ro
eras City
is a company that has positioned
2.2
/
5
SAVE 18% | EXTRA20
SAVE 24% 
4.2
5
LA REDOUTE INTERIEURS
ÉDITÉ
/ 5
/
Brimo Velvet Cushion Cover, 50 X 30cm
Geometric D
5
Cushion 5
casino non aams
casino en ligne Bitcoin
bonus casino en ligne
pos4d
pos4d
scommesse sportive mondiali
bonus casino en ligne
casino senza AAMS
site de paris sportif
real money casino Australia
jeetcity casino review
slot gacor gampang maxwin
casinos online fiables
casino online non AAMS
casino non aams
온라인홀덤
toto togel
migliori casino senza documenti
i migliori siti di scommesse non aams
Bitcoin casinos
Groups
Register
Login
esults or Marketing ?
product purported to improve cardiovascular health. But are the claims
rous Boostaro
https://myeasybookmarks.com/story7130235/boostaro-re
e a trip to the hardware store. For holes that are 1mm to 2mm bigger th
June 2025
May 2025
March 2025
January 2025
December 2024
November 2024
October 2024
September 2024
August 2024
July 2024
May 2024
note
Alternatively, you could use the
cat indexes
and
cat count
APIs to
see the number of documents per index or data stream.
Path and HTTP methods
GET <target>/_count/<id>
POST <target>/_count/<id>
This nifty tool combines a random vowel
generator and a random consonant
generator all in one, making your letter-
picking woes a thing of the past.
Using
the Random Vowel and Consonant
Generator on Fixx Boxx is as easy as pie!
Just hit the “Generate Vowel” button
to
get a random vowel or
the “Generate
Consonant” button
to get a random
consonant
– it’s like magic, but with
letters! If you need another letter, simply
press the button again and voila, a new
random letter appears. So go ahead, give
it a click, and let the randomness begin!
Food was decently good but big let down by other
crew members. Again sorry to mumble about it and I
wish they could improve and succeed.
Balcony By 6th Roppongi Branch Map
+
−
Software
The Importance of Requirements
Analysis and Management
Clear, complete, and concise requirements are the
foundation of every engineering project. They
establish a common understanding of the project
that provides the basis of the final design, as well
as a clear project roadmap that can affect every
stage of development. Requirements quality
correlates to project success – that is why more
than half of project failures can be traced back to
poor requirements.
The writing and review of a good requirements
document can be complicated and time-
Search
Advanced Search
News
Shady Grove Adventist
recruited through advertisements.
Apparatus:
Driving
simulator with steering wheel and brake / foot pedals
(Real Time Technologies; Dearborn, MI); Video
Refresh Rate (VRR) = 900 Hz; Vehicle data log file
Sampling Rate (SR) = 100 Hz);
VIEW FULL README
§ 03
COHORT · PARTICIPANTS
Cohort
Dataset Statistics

++++++++++

Go through the material and say how many lines include "senza". The number alone will do.

* **Result below**
2